| Exercise instructions |
Go through the listing beneath this task and return every line that carries the string "werden".

===== Source data

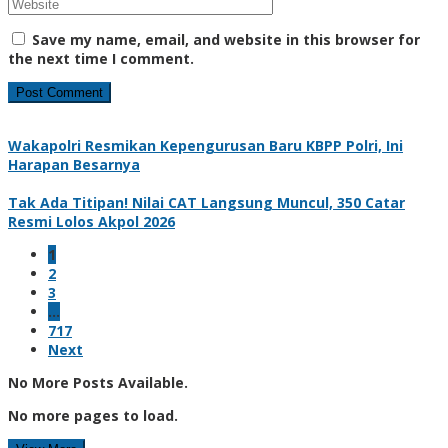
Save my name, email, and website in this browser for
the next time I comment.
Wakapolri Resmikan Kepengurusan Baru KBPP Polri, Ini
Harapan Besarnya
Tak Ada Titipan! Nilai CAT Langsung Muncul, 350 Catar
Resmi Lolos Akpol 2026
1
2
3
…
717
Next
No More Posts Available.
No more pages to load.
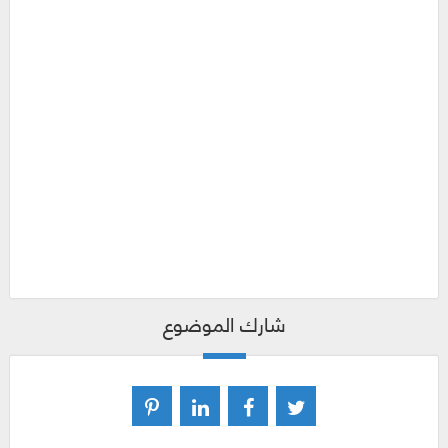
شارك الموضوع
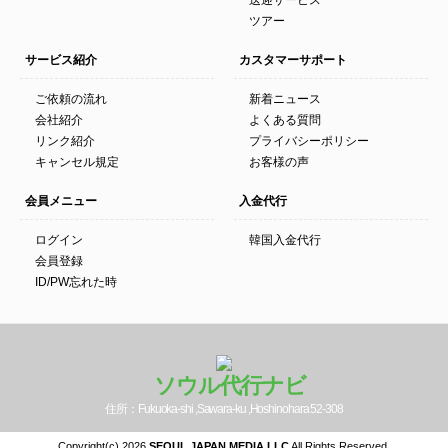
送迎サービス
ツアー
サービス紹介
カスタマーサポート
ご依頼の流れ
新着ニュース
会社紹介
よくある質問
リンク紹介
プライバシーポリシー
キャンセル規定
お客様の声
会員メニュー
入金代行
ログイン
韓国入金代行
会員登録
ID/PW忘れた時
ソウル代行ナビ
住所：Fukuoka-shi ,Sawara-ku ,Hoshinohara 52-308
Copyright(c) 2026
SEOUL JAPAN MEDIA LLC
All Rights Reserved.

==========
===== Source data

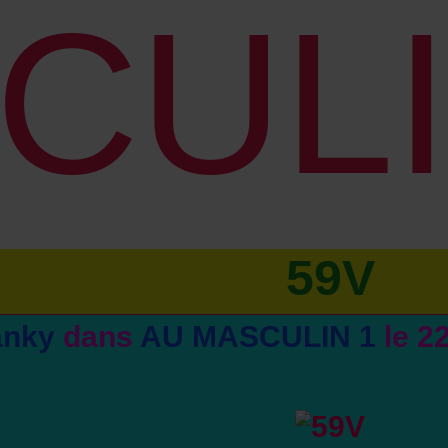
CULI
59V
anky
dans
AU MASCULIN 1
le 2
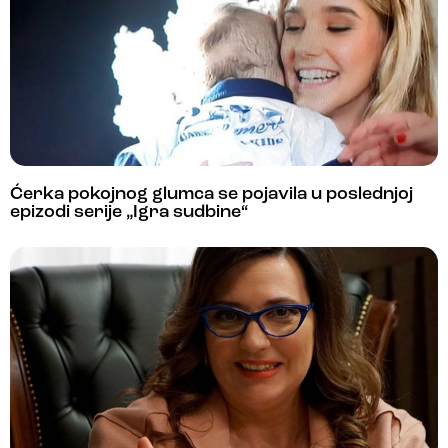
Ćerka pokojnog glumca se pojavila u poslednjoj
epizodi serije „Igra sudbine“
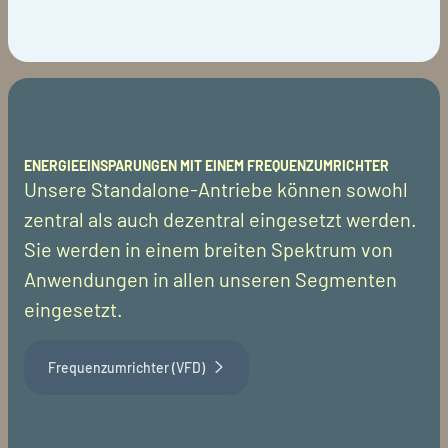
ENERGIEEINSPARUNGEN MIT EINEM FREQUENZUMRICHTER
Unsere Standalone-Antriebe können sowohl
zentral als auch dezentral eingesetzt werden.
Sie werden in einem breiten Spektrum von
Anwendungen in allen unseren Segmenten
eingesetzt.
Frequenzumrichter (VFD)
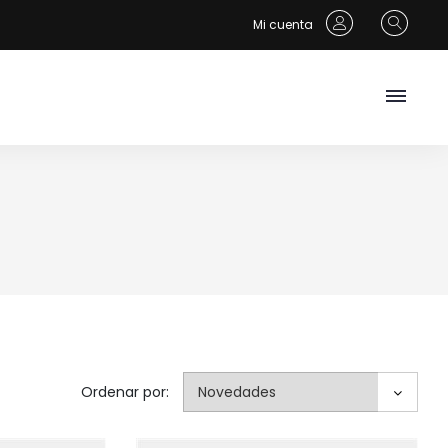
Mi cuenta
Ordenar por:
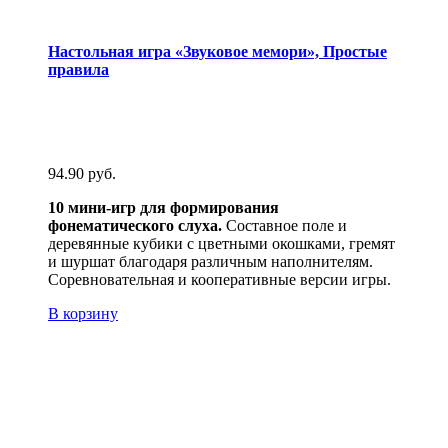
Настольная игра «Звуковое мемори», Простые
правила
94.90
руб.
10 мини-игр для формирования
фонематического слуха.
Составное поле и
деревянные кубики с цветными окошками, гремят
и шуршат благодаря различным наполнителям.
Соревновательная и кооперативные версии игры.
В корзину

==========

| Reply to the exercise |
zentral als auch dezentral eingesetzt werden.
Sie werden in einem breiten Spektrum von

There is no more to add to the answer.